Islamic banking system in the state of Penang was founded after conventional banking system was initially introduced 124 years ago. This fact signifies a fairly long historical gap between Islamic and conventional banking system. Islamic banking system breaks its ground in Penang with the establishment of the first branch of Bank Islam Malaysia Berhad (BIMB) at Butterworth in 1983. To date, there are five branches of BIMB operating around Penang that provides electronic services like Automated Teller Machine (ATM), Cheque Deposit Machine (CDM) and Cash Deposit Machine (CQM).


Riba (Interest or usury)

It has been a basic or common practice for conventional banking system to adopt riba (interest or usury) in every elements of their business. Elements of justice and indirect consequences are not taken into account but rather concentrate alone on the profit for certain individuals or groups such as the shareholders.

According to Hakimi Ibrahim (May 1997), a financial crisis has started in Asia this crisis should be associated with the international financial regime and it was seen as a declaration of war against riba.

Khurshid Ahmad (1991) denotes that any form of interest (usury) is forbidden in the Koran. According to the principles of social justice, the philosophy of Islamic loan is to fulfil the needs of individuals who are in trouble, foster mutual help and instil the love to one another regardless of rank or position. However, the conventional banking system has taken away these principles by fixing high additional charges which exploits those needy individuals.

In contrast, the establishment of interest-free banking is founded on profit sharing. This means that the capital provider and the borrower (the bank and the debtor bank) will equally bear the entire likely outcome. If the banks experience some losses, the risk will then be shared together and so does if the banks experience some gain of profits, the profits will be evenly divided among the stakeholders (M.M. Wetmallay, 1997)

Shariah Principle in Islamic banking

Islamic banking system is entirely founded on Islamic law with no involvement of the element of interest (usury) in all offered banking transactions including loans (M.M. Metwally, 1997).
Islamic banking and conventional banking may appear to be similar but they do have differences in term of business practices where Islamic banking practices distinguish concepts which act in accordance with Islamic law and Shariah principles known as figh muamalat (Islamic transaction rules).

Development and Acceptance of Islamic Banking

Islamic banking system was aggressively criticised at the early stage of its implementation. However, Islamic financial and banking system has shown a robust development at the present day.
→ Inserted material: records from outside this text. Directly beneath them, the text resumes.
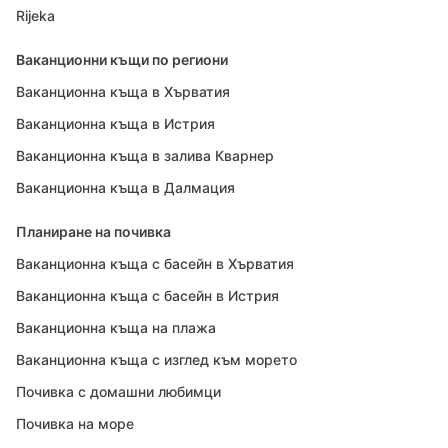
Rijeka
Ваканционни къщи по региони
Ваканционна къща в Хърватия
Ваканционна къща в Истрия
Ваканционна къща в залива Кварнер
Ваканционна къща в Далмация
Планиране на почивка
Ваканционна къща с басейн в Хърватия
Ваканционна къща с басейн в Истрия
Ваканционна къща на плажа
Ваканционна къща с изглед към морето
Почивка с домашни любимци
Почивка на море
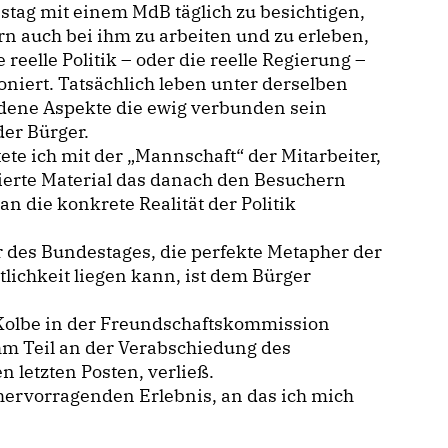
tag mit einem MdB täglich zu besichtigen,
n auch bei ihm zu arbeiten und zu erleben,
e reelle Politik – oder die reelle Regierung –
oniert. Tatsächlich leben unter derselben
edene Aspekte die ewig verbunden sein
der Bürger.
te ich mit der „Mannschaft“ der Mitarbeiter,
ierte Material das danach den Besuchern
n die konkrete Realität der Politik
r des Bundestages, die perfekte Metapher der
lichkeit liegen kann, ist dem Bürger
rr Kolbe in der Freundschaftskommission
ahm Teil an der Verabschiedung des
en letzten Posten, verließ.
ervorragenden Erlebnis, an das ich mich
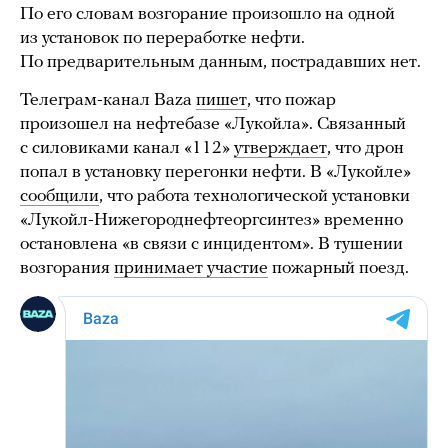
По его словам возгорание произошло на одной
из установок по переработке нефти.
По предварительным данным, пострадавших нет.
Телеграм-канал Baza
пишет
, что пожар
произошел на нефтебазе «Лукойла». Связанный
с силовиками канал «112»
утверждает
, что дрон
попал в установку перегонки нефти. В «Лукойле»
сообщили
, что работа технологической установки
«Лукойл-Нижегороднефтеоргсинтез» временно
остановлена «в связи с инцидентом». В тушении
возгорания
принимает участие
пожарный поезд.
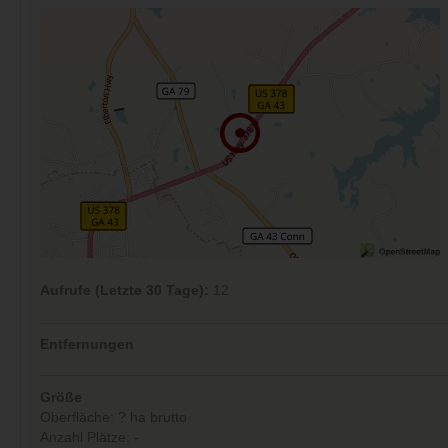
Aufrufe (Letzte 30 Tage):
12
Entfernungen
Größe
Oberfläche: ? ha brutto
Anzahl Plätze: -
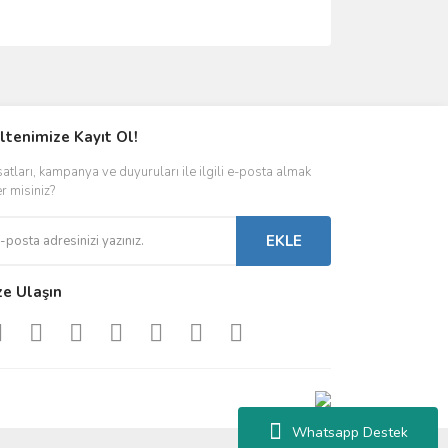
ımıza iletebilirsiniz.
ltenimize Kayıt Ol!
satları, kampanya ve duyuruları ile ilgili e-posta almak
er misiniz?
EKLE
ze Ulaşın
Whatsapp Destek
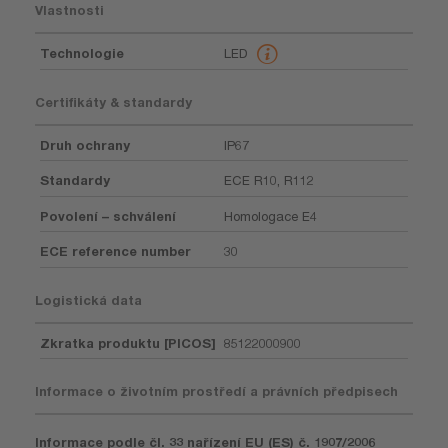
Vlastnosti
Technologie
LED
Certifikáty & standardy
Druh ochrany
IP67
Standardy
ECE R10, R112
Povolení – schválení
Homologace E4
ECE reference number
30
Logistická data
Zkratka produktu [PICOS]
85122000900
Informace o životním prostředí a právních předpisech
Informace podle čl. 33 nařízení EU (ES) č. 1907/2006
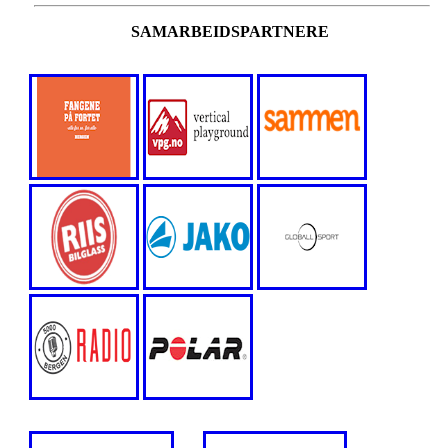
SAMARBEIDSPARTNERE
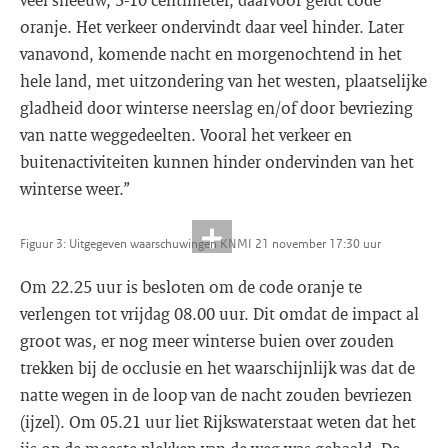
oranje. Het verkeer ondervindt daar veel hinder. Later
vanavond, komende nacht en morgenochtend in het
hele land, met uitzondering van het westen, plaatselijke
gladheid door winterse neerslag en/of door bevriezing
van natte weggedeelten. Vooral het verkeer en
buitenactiviteiten kunnen hinder ondervinden van het
winterse weer.”
Figuur 3: Uitgegeven waarschuwingen KNMI 21 november 17:30 uur
Om 22.25 uur is besloten om de code oranje te
verlengen tot vrijdag 08.00 uur. Dit omdat de impact al
groot was, er nog meer winterse buien over zouden
trekken bij de occlusie en het waarschijnlijk was dat de
natte wegen in de loop van de nacht zouden bevriezen
(ijzel). Om 05.21 uur liet Rijkswaterstaat weten dat het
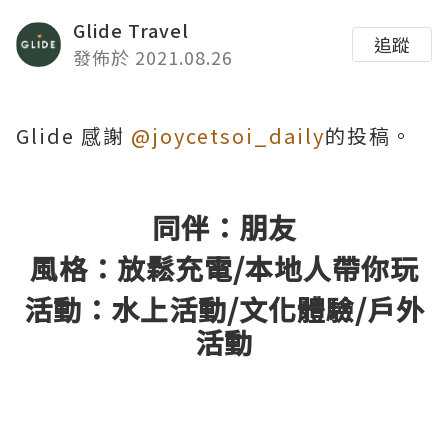
Glide Travel
追蹤
發佈於 2021.08.26
Glide 感謝
@joycetsoi_daily
的投稿。
同伴：朋友
風格：放鬆充電/本地人帶你玩
活動：水上活動/文化體驗/戶外
活動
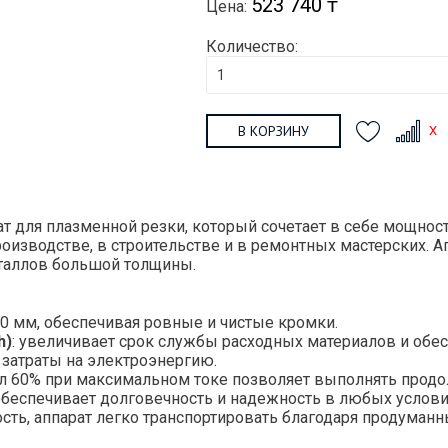
523 740 ₸
Цена:
Количество:
В КОРЗИНУ
т для плазменной резки, который сочетает в себе мощност
роизводстве, в строительстве и в ремонтных мастерских. 
еталлов большой толщины.
40 мм, обеспечивая ровные и чистые кромки.
h)
: увеличивает срок службы расходных материалов и обес
 затраты на электроэнергию.
кл 60% при максимальном токе позволяет выполнять прод
 обеспечивает долговечность и надежность в любых услови
сть, аппарат легко транспортировать благодаря продуманн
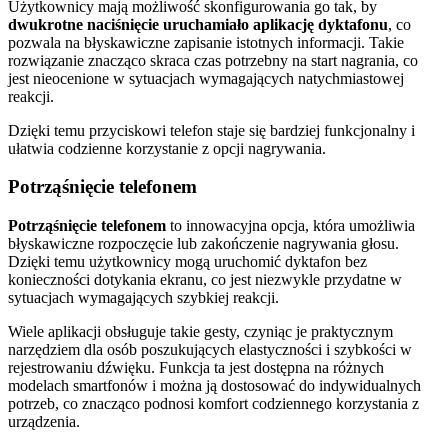
Użytkownicy mają możliwość skonfigurowania go tak, by
dwukrotne naciśnięcie uruchamiało aplikację dyktafonu
, co
pozwala na błyskawiczne zapisanie istotnych informacji. Takie
rozwiązanie znacząco skraca czas potrzebny na start nagrania, co
jest nieocenione w sytuacjach wymagających natychmiastowej
reakcji.
Dzięki temu przyciskowi telefon staje się bardziej funkcjonalny i
ułatwia codzienne korzystanie z opcji nagrywania.
Potrząśnięcie telefonem
Potrząśnięcie telefonem
to innowacyjna opcja, która umożliwia
błyskawiczne rozpoczęcie lub zakończenie nagrywania głosu.
Dzięki temu użytkownicy mogą uruchomić dyktafon bez
konieczności dotykania ekranu, co jest niezwykle przydatne w
sytuacjach wymagających szybkiej reakcji.
Wiele aplikacji obsługuje takie gesty, czyniąc je praktycznym
narzędziem dla osób poszukujących elastyczności i szybkości w
rejestrowaniu dźwięku. Funkcja ta jest dostępna na różnych
modelach smartfonów i można ją dostosować do indywidualnych
potrzeb, co znacząco podnosi komfort codziennego korzystania z
urządzenia.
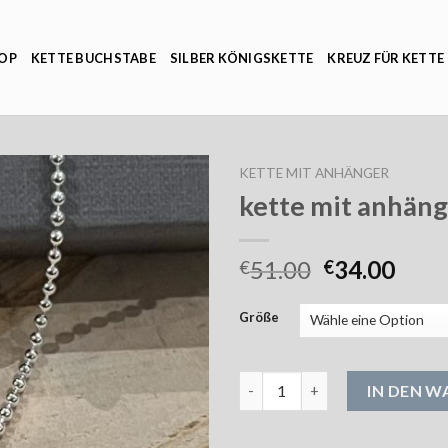
OP
KETTE BUCHSTABE
SILBER KÖNIGSKETTE
KREUZ FÜR KETTE
KETTE MIT ANHÄNGER
kette mit anhäng
51.00
34.00
€
€
Größe
kette mit anhänger Menge
IN DEN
Currently, there are more than 2,500 branches of Islamic banks, commercial banks, merchant banks and financial companies since the SPTF (Interest-Free Banking Scheme) was introduced in 1993. These growths have allowed Islamic banks to have a drastic increase in assets during the first five and a half years, from RM 2.4 billion in 1993 to 34 billion for the same period.

The existence of the second takaful (Islamic insurance) company (Bank Muamalat Malaysia Berhad), Islamic pawn schemes and Islamic cooperatives throughout the country demonstrate a growth pattern of Islamic financial and banking system. In order to enhance the competitiveness of Islamic banking over conventional financial and banking system, research and development (R & D) will be carried out to introduce more products and services that comply with Islamic (Shariah) law.

Hence, government intervention is essential to ensure economic balance in the form of full employment, economic proliferation, stable currency value, globalization harmony and responsibility in maintaining a healthy environment of a market to enable markets’ function to be properly practiced (Ismail Awang, 1999).

Former Deputy Governor of Bank Negara, Datuk Mohd Razif Abdul Kadir said that economic recession can be avoided if Islamic banking system is fully practiced in daily transactions. He added by saying that Islamic banking and finance system should be extensively promoted at the world level while conventional banks should follow the Islamic banking system to create a sustainable and balance global economy (Bernama, January 12, 2009).

The strengths of Islamic banking and financial system that need to be applied are special characteristics such as individual interests and social equality, equal distribution of profit and loss, justice, free from any unhealthy and negative elements and rejection of usury. With these strengths, Islamic financial and banking system will certainly be well accepted by Muslims and non-Muslims (Amiruddin Sadali, 1999).